**REQUIREMENT:**
Sort through the data and copy the lines holding the word "Kristalliesineet".
+++++
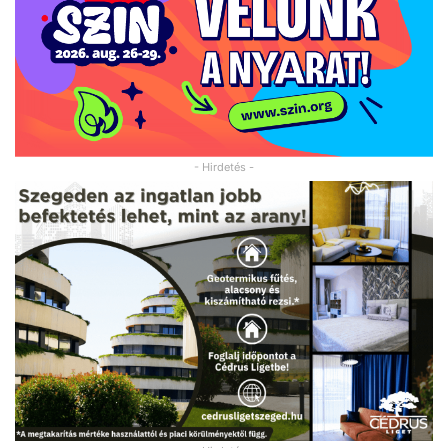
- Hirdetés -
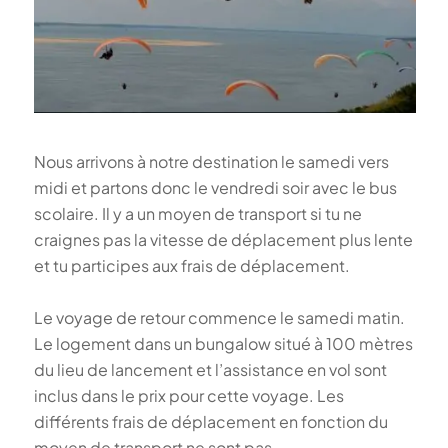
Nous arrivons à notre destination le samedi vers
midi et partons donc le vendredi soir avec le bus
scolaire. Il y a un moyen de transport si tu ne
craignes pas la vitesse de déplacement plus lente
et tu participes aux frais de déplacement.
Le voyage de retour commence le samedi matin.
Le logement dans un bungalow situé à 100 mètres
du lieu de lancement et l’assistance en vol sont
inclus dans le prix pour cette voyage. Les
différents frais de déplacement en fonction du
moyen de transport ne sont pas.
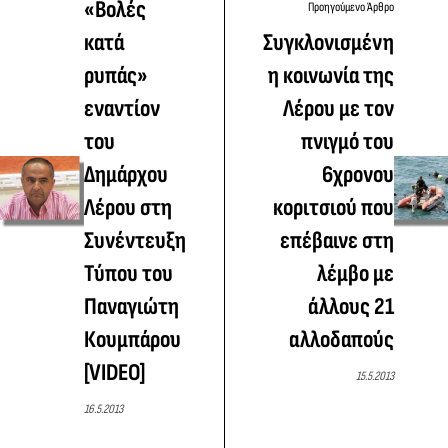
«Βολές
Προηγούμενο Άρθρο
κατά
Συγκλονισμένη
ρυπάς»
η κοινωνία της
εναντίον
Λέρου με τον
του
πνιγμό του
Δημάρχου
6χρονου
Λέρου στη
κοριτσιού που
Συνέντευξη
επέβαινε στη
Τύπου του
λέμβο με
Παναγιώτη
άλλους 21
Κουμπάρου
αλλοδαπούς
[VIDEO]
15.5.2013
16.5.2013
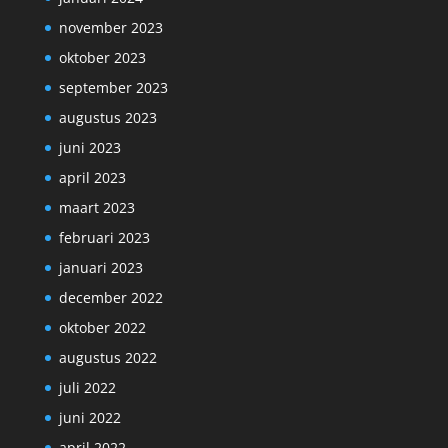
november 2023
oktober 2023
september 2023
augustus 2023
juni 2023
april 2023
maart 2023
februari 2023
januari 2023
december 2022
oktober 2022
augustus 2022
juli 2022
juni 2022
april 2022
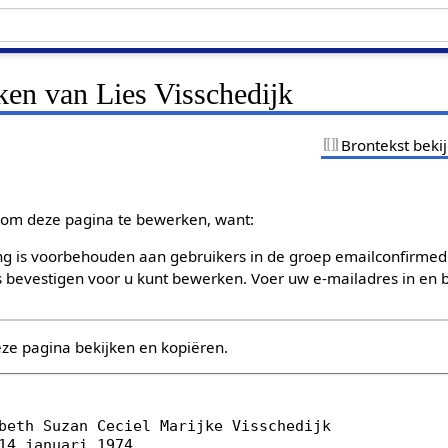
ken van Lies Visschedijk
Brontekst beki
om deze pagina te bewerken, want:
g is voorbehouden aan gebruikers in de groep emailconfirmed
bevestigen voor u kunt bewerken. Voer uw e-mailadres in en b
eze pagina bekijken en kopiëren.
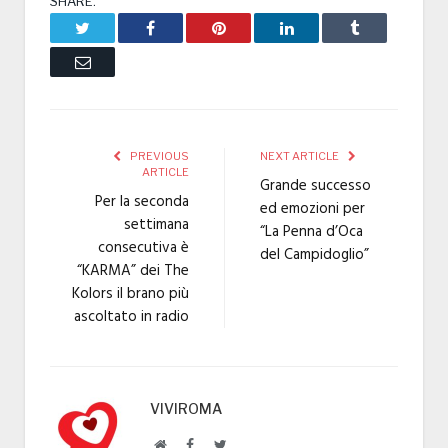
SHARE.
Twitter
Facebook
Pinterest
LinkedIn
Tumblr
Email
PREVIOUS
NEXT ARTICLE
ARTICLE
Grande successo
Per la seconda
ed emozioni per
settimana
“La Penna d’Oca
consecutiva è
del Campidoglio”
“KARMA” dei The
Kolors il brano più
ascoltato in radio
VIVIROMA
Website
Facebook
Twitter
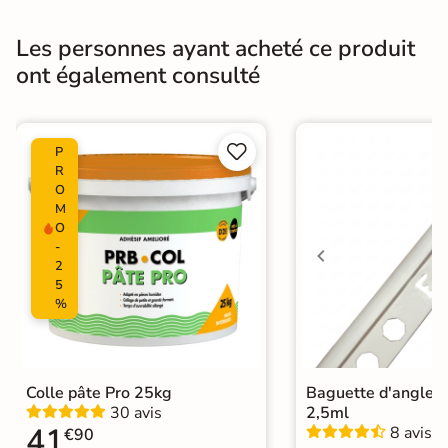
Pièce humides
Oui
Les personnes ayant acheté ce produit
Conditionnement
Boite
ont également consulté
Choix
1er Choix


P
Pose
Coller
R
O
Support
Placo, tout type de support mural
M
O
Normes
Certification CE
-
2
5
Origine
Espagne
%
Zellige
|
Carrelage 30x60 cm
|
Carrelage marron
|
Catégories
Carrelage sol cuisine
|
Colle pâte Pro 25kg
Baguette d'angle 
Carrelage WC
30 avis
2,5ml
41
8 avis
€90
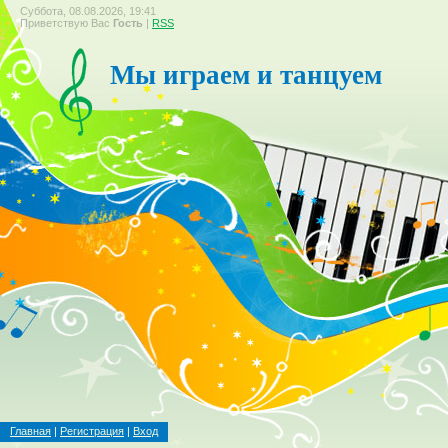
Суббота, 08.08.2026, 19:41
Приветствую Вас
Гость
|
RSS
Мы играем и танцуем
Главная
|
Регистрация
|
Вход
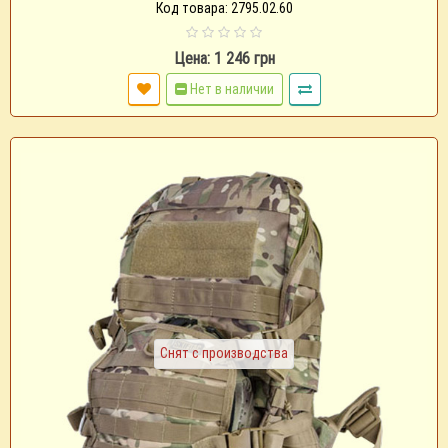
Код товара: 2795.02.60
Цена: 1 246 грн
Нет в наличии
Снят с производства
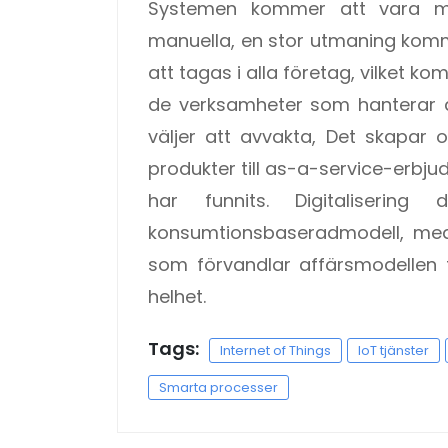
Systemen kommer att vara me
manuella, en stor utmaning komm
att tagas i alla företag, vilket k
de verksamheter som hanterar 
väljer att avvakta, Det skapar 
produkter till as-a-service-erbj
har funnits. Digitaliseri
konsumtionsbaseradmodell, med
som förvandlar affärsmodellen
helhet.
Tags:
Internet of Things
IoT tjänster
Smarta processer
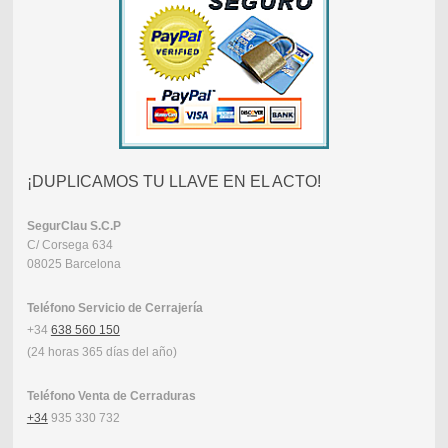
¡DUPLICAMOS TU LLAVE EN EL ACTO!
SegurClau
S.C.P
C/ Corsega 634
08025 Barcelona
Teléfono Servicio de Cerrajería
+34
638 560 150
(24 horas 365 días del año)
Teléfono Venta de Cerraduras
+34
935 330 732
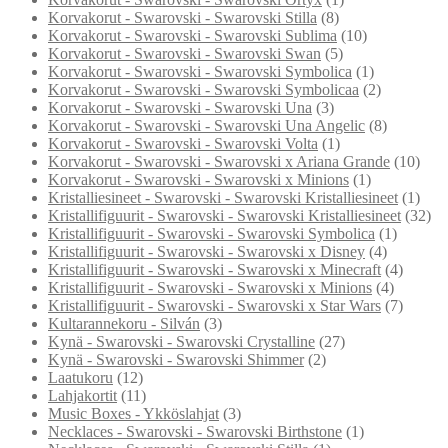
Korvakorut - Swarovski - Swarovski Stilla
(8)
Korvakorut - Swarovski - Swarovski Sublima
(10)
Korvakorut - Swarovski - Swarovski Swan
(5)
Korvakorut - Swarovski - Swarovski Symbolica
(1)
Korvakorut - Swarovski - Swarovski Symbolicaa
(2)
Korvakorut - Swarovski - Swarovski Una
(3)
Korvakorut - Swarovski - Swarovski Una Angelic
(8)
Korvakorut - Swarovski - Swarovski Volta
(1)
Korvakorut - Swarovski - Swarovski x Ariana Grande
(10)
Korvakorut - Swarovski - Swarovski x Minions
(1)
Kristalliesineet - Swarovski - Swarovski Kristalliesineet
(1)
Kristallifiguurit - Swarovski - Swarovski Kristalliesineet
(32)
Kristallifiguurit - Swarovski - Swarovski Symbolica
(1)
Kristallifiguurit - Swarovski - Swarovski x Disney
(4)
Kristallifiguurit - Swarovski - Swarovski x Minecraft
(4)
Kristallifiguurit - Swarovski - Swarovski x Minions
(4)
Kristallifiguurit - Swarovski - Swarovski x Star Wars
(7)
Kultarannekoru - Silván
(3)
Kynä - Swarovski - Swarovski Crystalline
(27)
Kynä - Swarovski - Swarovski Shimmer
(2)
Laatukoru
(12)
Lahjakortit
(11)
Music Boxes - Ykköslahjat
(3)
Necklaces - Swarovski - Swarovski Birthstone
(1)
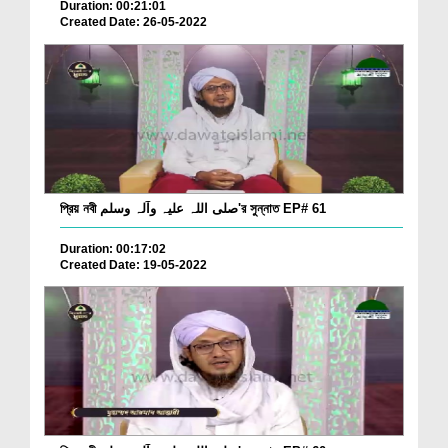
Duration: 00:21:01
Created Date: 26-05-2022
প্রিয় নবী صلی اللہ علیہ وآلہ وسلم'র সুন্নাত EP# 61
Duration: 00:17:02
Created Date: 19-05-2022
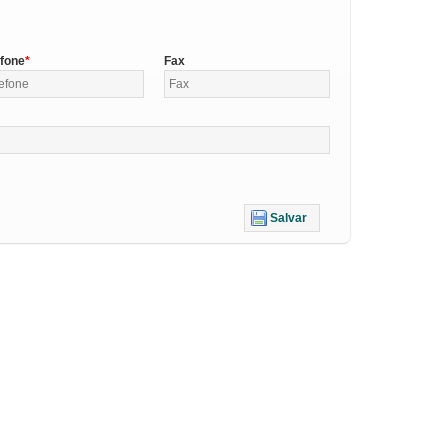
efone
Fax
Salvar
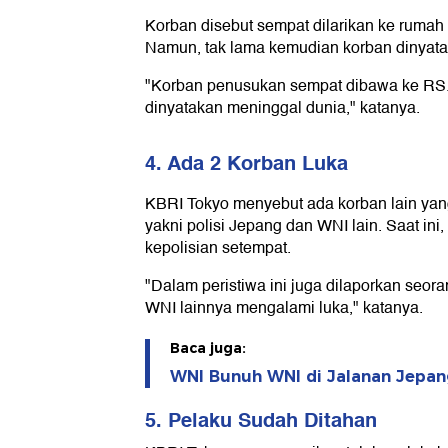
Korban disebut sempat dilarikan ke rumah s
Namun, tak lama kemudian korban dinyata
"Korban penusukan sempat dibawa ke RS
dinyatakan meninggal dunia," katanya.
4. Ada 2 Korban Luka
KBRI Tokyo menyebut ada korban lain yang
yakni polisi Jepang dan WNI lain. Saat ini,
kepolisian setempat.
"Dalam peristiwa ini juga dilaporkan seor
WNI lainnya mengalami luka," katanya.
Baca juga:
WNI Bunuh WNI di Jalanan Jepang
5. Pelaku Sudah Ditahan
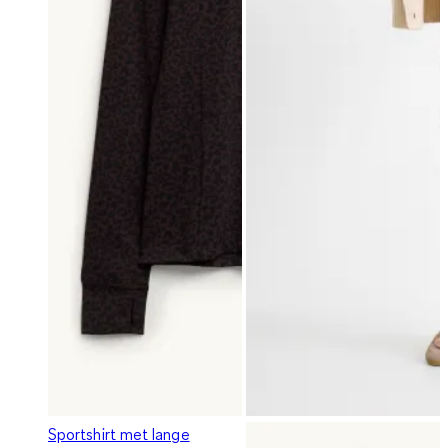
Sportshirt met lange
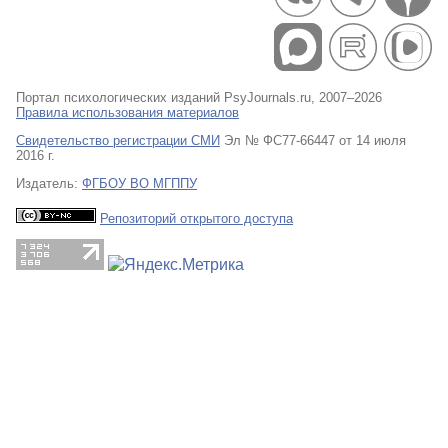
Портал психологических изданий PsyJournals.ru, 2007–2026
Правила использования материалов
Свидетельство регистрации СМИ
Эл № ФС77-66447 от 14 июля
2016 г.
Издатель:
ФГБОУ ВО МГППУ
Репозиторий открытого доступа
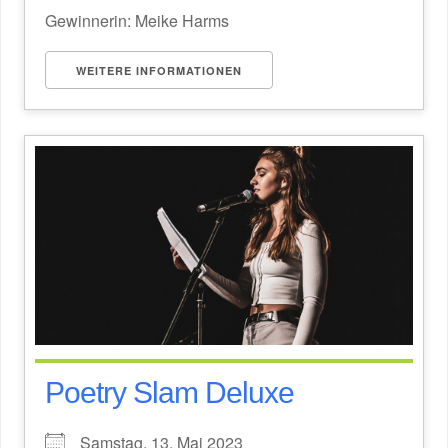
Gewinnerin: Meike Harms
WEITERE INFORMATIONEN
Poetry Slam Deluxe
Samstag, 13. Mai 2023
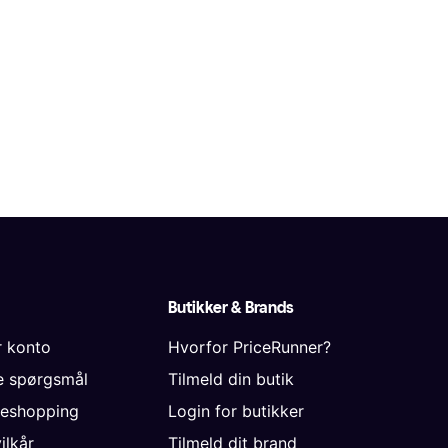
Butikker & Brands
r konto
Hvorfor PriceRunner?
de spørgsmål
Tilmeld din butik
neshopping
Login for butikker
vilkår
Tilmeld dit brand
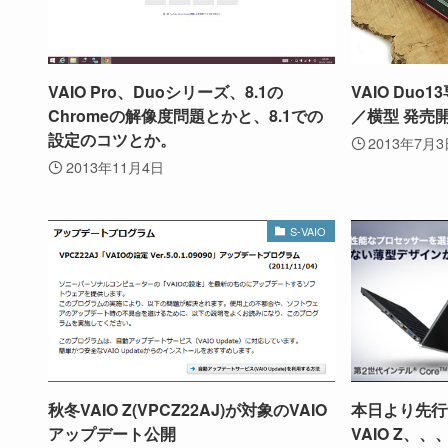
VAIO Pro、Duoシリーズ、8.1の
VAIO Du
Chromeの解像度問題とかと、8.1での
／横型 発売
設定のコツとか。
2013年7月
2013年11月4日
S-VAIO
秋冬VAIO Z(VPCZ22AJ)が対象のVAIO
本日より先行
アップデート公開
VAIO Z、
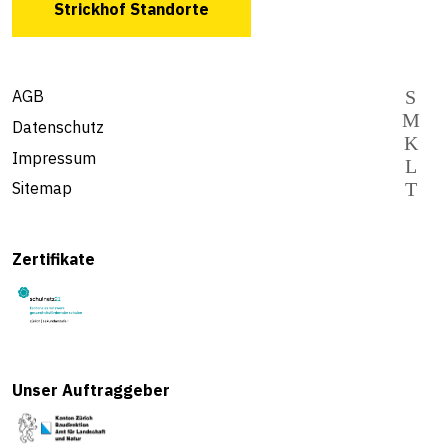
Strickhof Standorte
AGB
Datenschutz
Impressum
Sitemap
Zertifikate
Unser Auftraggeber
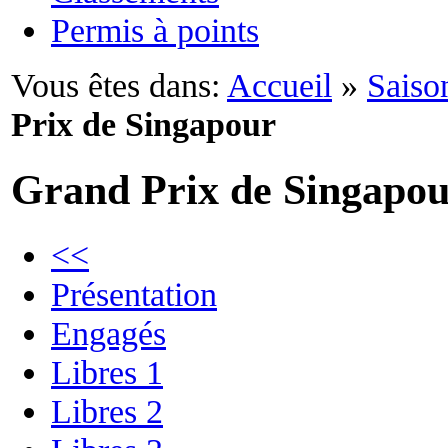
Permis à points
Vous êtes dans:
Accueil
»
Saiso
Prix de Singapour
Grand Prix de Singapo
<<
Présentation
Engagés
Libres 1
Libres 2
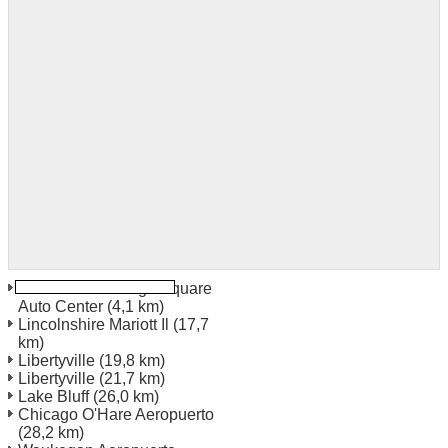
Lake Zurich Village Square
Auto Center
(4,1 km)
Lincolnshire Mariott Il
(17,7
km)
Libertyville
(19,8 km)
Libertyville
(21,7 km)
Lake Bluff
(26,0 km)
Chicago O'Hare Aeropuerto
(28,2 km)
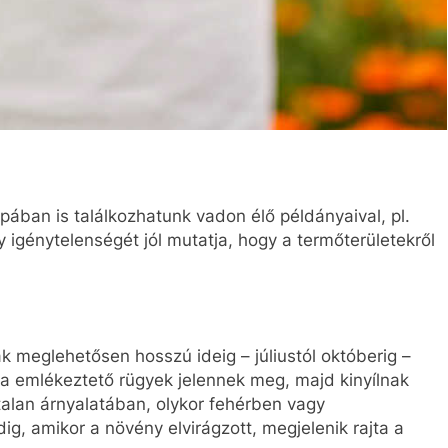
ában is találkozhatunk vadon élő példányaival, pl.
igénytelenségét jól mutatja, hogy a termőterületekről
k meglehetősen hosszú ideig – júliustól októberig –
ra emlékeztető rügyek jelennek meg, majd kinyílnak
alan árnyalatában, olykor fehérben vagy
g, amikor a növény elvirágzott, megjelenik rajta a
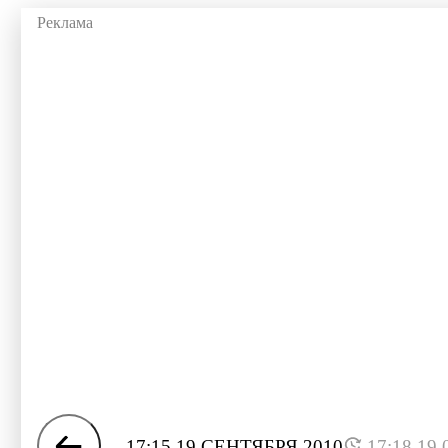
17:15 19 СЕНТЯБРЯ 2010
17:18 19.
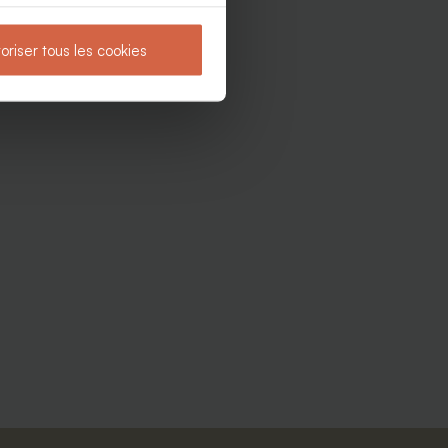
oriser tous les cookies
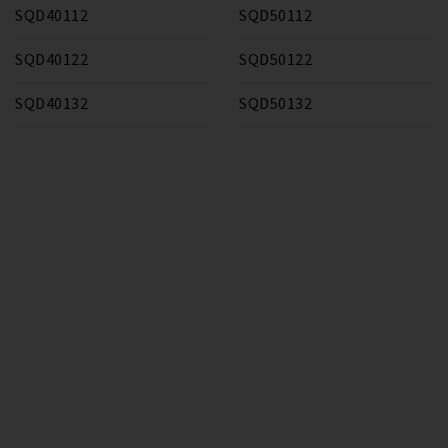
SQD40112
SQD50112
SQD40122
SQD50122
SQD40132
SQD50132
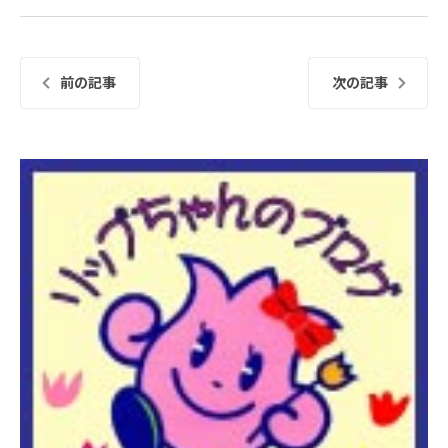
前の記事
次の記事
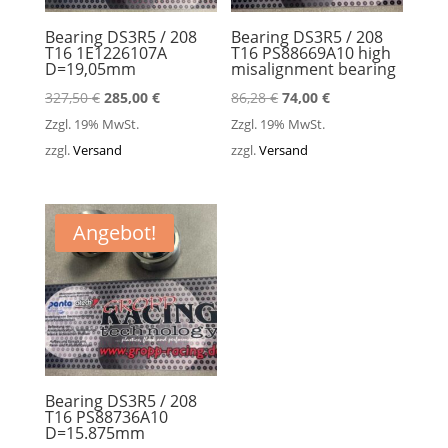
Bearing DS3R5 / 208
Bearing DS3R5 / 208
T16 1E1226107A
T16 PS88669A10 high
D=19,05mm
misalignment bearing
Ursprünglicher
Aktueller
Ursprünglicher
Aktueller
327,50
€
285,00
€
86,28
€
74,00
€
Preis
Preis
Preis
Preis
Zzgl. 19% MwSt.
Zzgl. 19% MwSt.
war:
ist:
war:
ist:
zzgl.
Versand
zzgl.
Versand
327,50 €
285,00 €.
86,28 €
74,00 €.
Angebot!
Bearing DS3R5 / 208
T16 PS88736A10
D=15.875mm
+++++
**EXERCISE OUTPUT:**
Kristalliesineet - Swarovski - Swarovski Kristalliesineet
Kristallifiguurit - Swarovski - Swarovski Kristalliesineet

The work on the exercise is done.